Mr. SULLIVAN. Mr. Speaker, as millions of Chinese around the globe celebrate the Republic of China's National Day this October 10, we need to acknowledge the fact that it hasn't been easy for Taiwan to be a beacon of democracy and an island of prosperity in a world of tyrants and economic uncertainty. Taiwan's many achievements are attributable to the tireless efforts of their people and leaders throughout the decades.
I am proud to see that the United States has always been on the side of the Republic of China. During WW II, the United States and China were partners in war and we supported Taiwan against potential adversaries for decades until we enacted the Taiwan Relations Act in 1979. In recent decades, we witnessed Taiwan's evolution from authoritarian rule to full democracy. At the same time Taiwan has been a good political, economic and cultural ally of the United States. In recent years, Taiwan has been very strong in cooperating with us against global terrorism.

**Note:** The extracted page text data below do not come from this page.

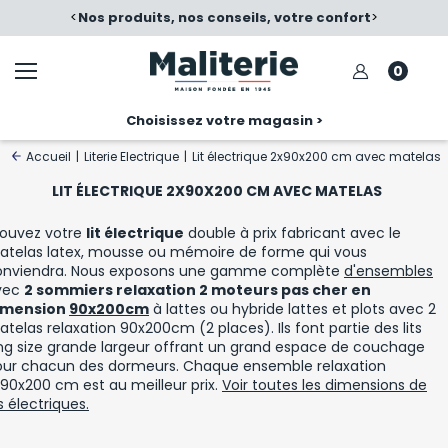
é
<
Nos produits, nos conseils, votre confort
>
0
Choisissez votre magasin >
Accueil
|
Literie Electrique
|
Lit électrique 2x90x200 cm avec matelas
LIT ÉLECTRIQUE 2X90X200 CM AVEC MATELAS
rouvez votre
lit électrique
double à prix fabricant avec le
atelas latex, mousse ou mémoire de forme qui vous
onviendra. Nous exposons une gamme complète
d'ensembles
vec
2 sommiers relaxation 2 moteurs pas cher en
imension
90x200cm
à lattes ou hybride lattes et plots avec 2
telas relaxation 90x200cm (2 places). Ils font partie des lits
ng size grande largeur offrant un grand espace de couchage
our chacun des dormeurs. Chaque ensemble relaxation
90x200 cm est au meilleur prix.
Voir toutes les dimensions de
ts électriques.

I am glad that we have re-established high level trust with President Ma Ying-jeou's administration. Taiwan has resumed important arms purchases from us and that Taiwan has lifted the ban on U.S. beef imports and is looking to restart talks on the Trade and Investment Framework Agreement with us. I am sure that the United States and Taiwan will be helping each other in many areas in the years to come.
Congratulations to the people and leaders of the Republic of China (Taiwan) on their National Day.